Darbeci zihniyetin laik ve demokratik Cumhuriyet paradoksu

Ali Osman Sezer / Zonguldak Bülent Ecevit Üniversitesi
9.04.2021

Cumhuriyet tarihinde 60 darbesiyle başlayan bu faaliyetin tüm fenomenleri cumhuriyeti ortadan kaldırmaya matuftur. Laik, demokratik cumhuriyet ve Atatürk parolasıyla hareket eden bu algının bu kelimelere verdiği manayı kendilerinden başka kimsenin bilmesi mümkün de değil. Demokratik cumhuriyetin kavramsal anlamını bile egemenlik heveslerini sınırlamak olarak gören bu zihniyet, bu kavramları içi boşaltılmış slogan haline dönüştürerek, emperyalizmin modern sömürü aygıtı olan darbelerin sloganı olarak kullanıyor. Kendisi işgal edilmiş, olan bu vatanı ve milleti savunamaz.

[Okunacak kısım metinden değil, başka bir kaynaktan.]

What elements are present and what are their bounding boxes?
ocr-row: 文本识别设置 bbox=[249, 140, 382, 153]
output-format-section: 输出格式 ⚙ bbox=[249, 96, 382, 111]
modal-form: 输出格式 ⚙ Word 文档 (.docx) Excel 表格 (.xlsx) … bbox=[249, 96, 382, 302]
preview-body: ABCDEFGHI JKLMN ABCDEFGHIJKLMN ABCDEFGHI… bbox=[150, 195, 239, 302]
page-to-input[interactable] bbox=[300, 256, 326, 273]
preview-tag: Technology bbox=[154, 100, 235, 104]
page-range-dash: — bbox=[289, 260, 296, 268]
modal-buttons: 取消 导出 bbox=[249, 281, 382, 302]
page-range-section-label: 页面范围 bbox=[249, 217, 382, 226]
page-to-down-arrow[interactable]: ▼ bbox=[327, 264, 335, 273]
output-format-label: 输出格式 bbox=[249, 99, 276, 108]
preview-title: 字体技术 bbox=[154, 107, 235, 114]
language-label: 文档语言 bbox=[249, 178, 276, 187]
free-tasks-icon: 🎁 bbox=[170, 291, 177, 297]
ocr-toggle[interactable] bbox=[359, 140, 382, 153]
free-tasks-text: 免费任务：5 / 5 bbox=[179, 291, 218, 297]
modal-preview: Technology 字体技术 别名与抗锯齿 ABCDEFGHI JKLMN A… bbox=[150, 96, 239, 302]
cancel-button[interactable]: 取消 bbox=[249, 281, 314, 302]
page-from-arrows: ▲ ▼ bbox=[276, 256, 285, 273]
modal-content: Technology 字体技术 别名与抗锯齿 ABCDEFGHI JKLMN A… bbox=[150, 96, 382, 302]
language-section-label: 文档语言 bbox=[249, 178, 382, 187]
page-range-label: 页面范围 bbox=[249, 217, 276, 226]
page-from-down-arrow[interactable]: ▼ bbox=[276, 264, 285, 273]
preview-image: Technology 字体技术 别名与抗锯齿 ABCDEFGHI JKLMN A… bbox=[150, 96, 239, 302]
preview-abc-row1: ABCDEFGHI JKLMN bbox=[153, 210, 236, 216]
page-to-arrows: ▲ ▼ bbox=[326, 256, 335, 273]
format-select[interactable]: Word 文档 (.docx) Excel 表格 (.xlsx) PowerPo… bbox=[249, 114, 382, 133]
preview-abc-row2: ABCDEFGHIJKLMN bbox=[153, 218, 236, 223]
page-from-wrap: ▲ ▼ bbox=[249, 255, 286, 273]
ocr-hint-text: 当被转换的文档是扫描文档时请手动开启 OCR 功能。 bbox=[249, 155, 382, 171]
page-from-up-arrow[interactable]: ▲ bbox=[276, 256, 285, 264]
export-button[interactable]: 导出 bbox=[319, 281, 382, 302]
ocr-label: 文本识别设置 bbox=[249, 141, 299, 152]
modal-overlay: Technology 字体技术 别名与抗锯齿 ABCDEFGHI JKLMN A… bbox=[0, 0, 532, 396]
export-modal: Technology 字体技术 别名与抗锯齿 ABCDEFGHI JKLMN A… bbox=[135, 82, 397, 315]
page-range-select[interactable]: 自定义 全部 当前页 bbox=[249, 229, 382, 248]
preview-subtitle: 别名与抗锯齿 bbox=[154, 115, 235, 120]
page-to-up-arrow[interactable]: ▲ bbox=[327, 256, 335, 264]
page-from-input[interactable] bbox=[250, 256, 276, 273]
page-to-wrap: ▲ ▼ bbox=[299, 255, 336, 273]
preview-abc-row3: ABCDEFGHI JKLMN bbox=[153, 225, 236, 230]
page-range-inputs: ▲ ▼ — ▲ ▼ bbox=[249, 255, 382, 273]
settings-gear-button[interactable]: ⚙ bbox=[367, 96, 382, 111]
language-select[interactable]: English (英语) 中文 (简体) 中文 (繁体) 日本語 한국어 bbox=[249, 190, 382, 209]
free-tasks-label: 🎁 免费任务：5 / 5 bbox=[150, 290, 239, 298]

Darbeci zihniyetin laik ve demokratik Cumhuriyet paradoksu

Genellikle taş ve madenler üzerinden adlandırdığımız ilk cağları, düşüncenin gelişimi üzerinden okuduğumuzda topluma büyük katkısı olan kahramanların, gerçekliğinden kopartılarak tanrısallaştırıldığı efsanevi mitolojik dönem, bu tanrılara övgüleri dillendirerek onların kutsallığını pekiştiren epik dönem, niçin ve neden sorularının öne çıkarak, hakikatin merak konusu olduğu felsefi dönem olarak ifade etmek de mümkündür. Felsefenin bu ilk formu ahlak, bilim, sanat ve tüm akletme eylemleriyle günümüze kadar gelen önermeleri ile varlığını sürdürüyor. Ancak bu durum mitolojik ve epik dönemin sona erdiği anlamına gelmiyor, aksine mitolojik ve epik dönem tarih boyunca felsefi düşüncenin karşısında varlığını sürdürmüştür. Bu yazının konusu olan ve özellikle Türkiye'de milletin haiz olduğu tüm değerlere karşı ve onun devletine karşı en büyük tehdit olan darbeci zihniyetin, bu vatanın ve milletin gerçekliğinden bağı kopartılmış, tamamen mitolojik bir din algısıyla işgal edilmiş bir zihne sahip olduğu anlaşılıyor.

İşgalci irade

Darbeci zihniyet işgalci bir iradenin dayatımıyla milletin değerlerini değersizleştiren ve onunla mücadeleyi kutsayan bir algıyla hareket ediyor. Bunun için ise gerçek anlamıyla milletin sahip olduğu değerleri mitolojik içeriklerle mistize edip kavramsal olarak anlaşılmaz hale getirdiği sloganik algılara yaslanıyor. Böylece kavram, gerçek anlamını kaybedip tapınılıp itaat edilmesi gereken bir ayin aracına dönüştürülüyor. Artık sosyal hayat bu ayine katılan ve katılmayanlar arasındaki fay hattı üzerinden emperyalizmin ideal ortamını kurmuş oluyor. Bu mistik anlayış devleti milletten ayrı, halkın anlayamayacağı, sadece sırlarını kendilerinin bildiği bir kutsal varlık olarak tasavvur eder ve milletle ilişkileri de milleti bu kutsal varlığa itaat eden nesnelere dönüştürüp kimliksizleştirmektir.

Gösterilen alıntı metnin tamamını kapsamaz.